PARKING UP THE WRONG TREE: Well, frost my doughnut and call me snookered: There's no Table of Contents opening in southwest Minneapolis after all. Tablehopping aficionados will remember that a few months ago I wrote that we could expect a third ToC somewhere between Lyndale Avenue and the Edina city line before the calendar clicked 2000, but no dice. "It's not happening--not there, no chance," says Bill Coy, general manager of the downtown Minneapolis location. "We had the storefront, we had everything, we were ready to invest and put in everything you need for a restaurant--the kitchen, the venting, the refrigeration--but the city did everything they could to make it not happen."

Turns out that ToC had everything in place except the wine-and-beer license it wanted, and that in order to serve you a glass of Riesling with your duck breast, the restaurant would have needed more parking than the storefront at 50th and Ewing would allow. No accommodation could be made, so now southwesters find themselves possessed of another furniture store! There are cities where people gather in their neighborhoods to eat great meals prepared by talented chefs, glad to see their friendly local waitstaff, happy to have a joint to call their own. And then there are cities where people lie on their deathbed and thank God they never had to walk a block to park. Guess where you live.
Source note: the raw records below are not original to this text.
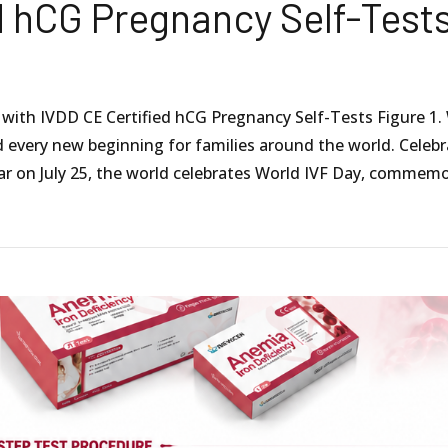
d hCG Pregnancy Self-Test
y with IVDD CE Certified hCG Pregnancy Self-Tests Figure 1.
nd every new beginning for families around the world. Celeb
ar on July 25, the world celebrates World IVF Day, commem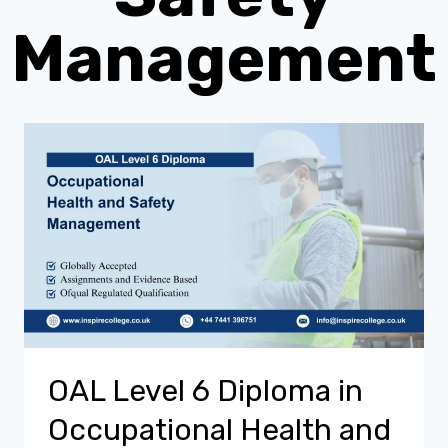
Management
OAL Level 6 Diploma in
Occupational Health and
SPEAKING OF PARKING: I passed an evening recently at Redstone American Grill, the newest brainchild of the folks who brought you Champp's. And when I get done shuddering I'll tell you a little about it. Okay. But only very little. Suffice it to say that there is a large restaurant with valet parking, and it is stuffed beyond capacity with fans who sup on the saltiest, over-brined rotisserie chicken I've ever puckered through while watching sports on flat-panel televisions cantilevered over the bar. I saw one big spender perform a feat I'll not soon forget: He ponied up to the bar, laid down his cash, and insisted the barkeep fill up a couple of pint glasses with Ketel One, Bombay Sapphire, you get the point, for a top-shelf Long Island Iced Tea. Who's shuddering now?